Friday, 19 June 2009
Cornelius bringer of peace
Here is writ the story of one snail Cornelius.
Bloodied and battled to the maximum, Cornelius awoke to the distant sounds of the war. Wedged between slug and snail carcasses, the snail expertly maneuvered himself and shell from betwixt these former friends and foes.
Upon freedom it found that the battle that had been raging at the moment of its untimely downfall had moved to the farther reaches of a small field in the wilderness of the countryside.

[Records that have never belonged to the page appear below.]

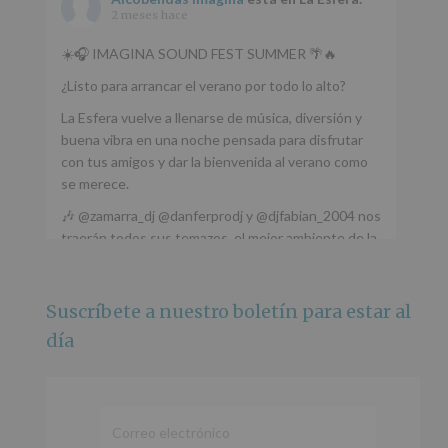
2 meses hace
☀️🎧 IMAGINA SOUND FEST SUMMER 🌴🔥
¿Listo para arrancar el verano por todo lo alto?
La Esfera vuelve a llenarse de música, diversión y
buena vibra en una noche pensada para disfrutar
con tus amigos y dar la bienvenida al verano como
se merece.
🎶 @zamarra_dj @danferprodj y @djfabian_2004 nos
traerán todos sus temazos, el mejor ambiente de la
ciudad y un plan que no te puedes perder.
🌅 Porque este
...
Ver más
Suscríbete a nuestro boletín para estar al
Foto
día
Ver en Facebook
·
Compartir
Alcobendas Imagina
está en Recinto
Ferial De Alcobendas.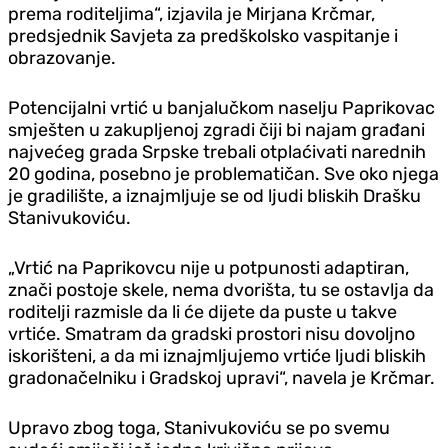
prema roditeljima“, izjavila je Mirjana Krčmar,
predsjednik Savjeta za predškolsko vaspitanje i
obrazovanje.
Potencijalni vrtić u banjalučkom naselju Paprikovac
smješten u zakupljenoj zgradi čiji bi najam građani
najvećeg grada Srpske trebali otplaćivati narednih
20 godina, posebno je problematičan. Sve oko njega
je gradilište, a iznajmljuje se od ljudi bliskih Drašku
Stanivukoviću.
„Vrtić na Paprikovcu nije u potpunosti adaptiran,
znači postoje skele, nema dvorišta, tu se ostavlja da
roditelji razmisle da li će dijete da puste u takve
vrtiće. Smatram da gradski prostori nisu dovoljno
iskorišteni, a da mi iznajmljujemo vrtiće ljudi bliskih
gradonačelniku i Gradskoj upravi“, navela je Krčmar.
Upravo zbog toga, Stanivukoviću se po svemu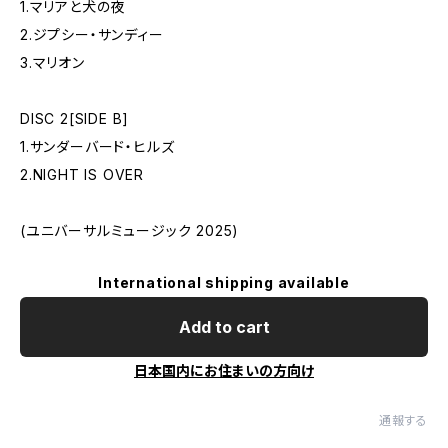
1.マリアと犬の夜
2.ジプシー・サンディー
3.マリオン
DISC 2[SIDE B]
1.サンダーバード・ヒルズ
2.NIGHT IS OVER
(ユニバーサルミュージック 2025)
International shipping available
Add to cart
日本国内にお住まいの方向け
通報する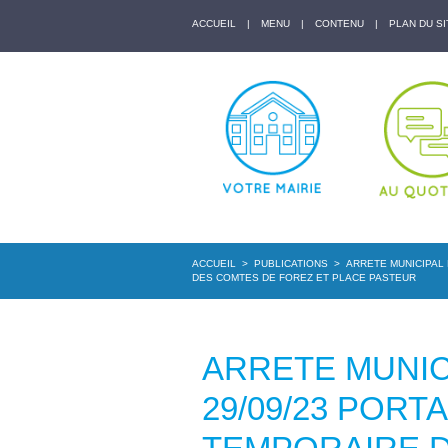
ACCUEIL
|
MENU
|
CONTENU
|
PLAN DU SI
ACCUEIL
>
PUBLICATIONS
>
ARRETE MUNICIPAL 
DES COMTES DE FOREZ ET PLACE PASTEUR
ARRETE MUNICI
29/09/23 POR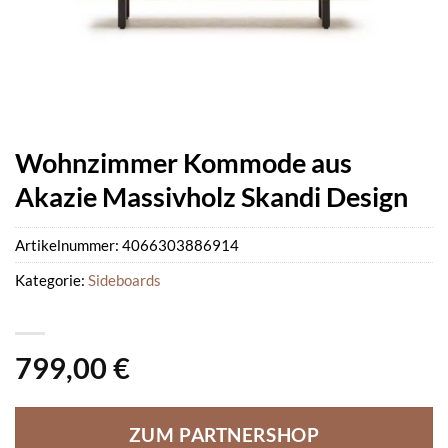
Wohnzimmer Kommode aus
Akazie Massivholz Skandi Design
Artikelnummer:
4066303886914
Kategorie:
Sideboards
799,00
€
ZUM PARTNERSHOP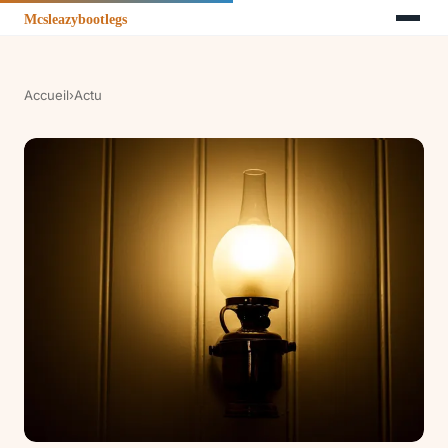
Accueil
›
Actu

The snail roared in frustration. It would take the poor molluscan days to reach the battle now. He was high on a warrior’s passion and anger, needing to be sliding in the thick of confrontation, looking into the whites of his enemy’s eyes.
Cornelius would be the snail that would bring about the beginning of the end.
Cornelius was not afraid of death.
That was not this Gastropoda’s fear.
So the snail set forth, sliding over blade of grass and rock and stone, reasoning that it could work on its rage, enlarge it so it became so engorged inside the slimy body, it was all the organs could concentrate upon.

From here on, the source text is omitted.